The improved method is to use the suffix array.
A suffix array is a data structure that generates a suffix array for a string and then sorts it. After sorting, the system checks the public parts starting with two adjacent strings in sequence.
The time complexity is: generate the suffix array O (N), sort o (nlogn * n), and the last n is because the string comparison is also O (N)
Checks adjacent strings O (N * n) sequentially. The total time complexity is O (n ^ 2 * logn), which is better than the O (N ^ 3) of the first method)
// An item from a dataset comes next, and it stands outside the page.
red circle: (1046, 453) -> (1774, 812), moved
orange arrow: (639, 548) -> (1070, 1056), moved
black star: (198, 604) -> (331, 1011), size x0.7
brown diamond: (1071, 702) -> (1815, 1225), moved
For the problem similar to finding the longest duplicate substring in the given text, you can use the "suffix array" to efficiently complete this task. The suffix array uses the text itself and N additional pointers (corresponding pointer arrays to the text array) to represent each substring of n characters in the input text.
First, if the input string is stored in C [0 .. n-1], you can use the following code to compare each pair of strings:

int main(void){int i , j , thislen , maxlen = -1;..................for(i = 0 ; i < n ; ++i ){for(j = i+1 ; j < n ; ++j ){if((thislen = comlen(&c[i] , &c[j])) > maxlen){maxlen = thislen;maxi = i;maxj = j;}}}..................return 0;}

When the two strings used as the comlen function parameters are of the same length, the function returns the length value starting from the first character:

int comlen( char *p, char *q ){    int i = 0;    while( *p && (*p++ == *q++) )        ++i;    return i;}

Because the algorithm views all the string pairs, the time is proportional to the square of N. The following describes how to use the suffix array.
If the program can process up to N maxcharacters, these characters are stored in array C:

# Define maxchar 5000 // process a maximum of 5000 characters char C [maxchar], * a [maxchar];

When reading the input, initialize a first, so that each element points to the corresponding character in the input string:

N = 0; while (CH = getchar ())! = '\ N') {A [n] = & C [N]; C [n ++] = CH;} C [N] =' \ 0 '; // set the last element in array C to null to terminate all strings

In this way, element a [0] points to the entire string, and the next element points to the suffix of the array starting with the second character, and so on. If the input string is "banana", the array will indicate These suffixes:
A [0]: banana
A [1]: Anana
A [2]: Nana
A [3]: Ana
A [4]: Na
A [5]:
Since the pointer in array a points to each Suffix in the string, array a is named "suffix array"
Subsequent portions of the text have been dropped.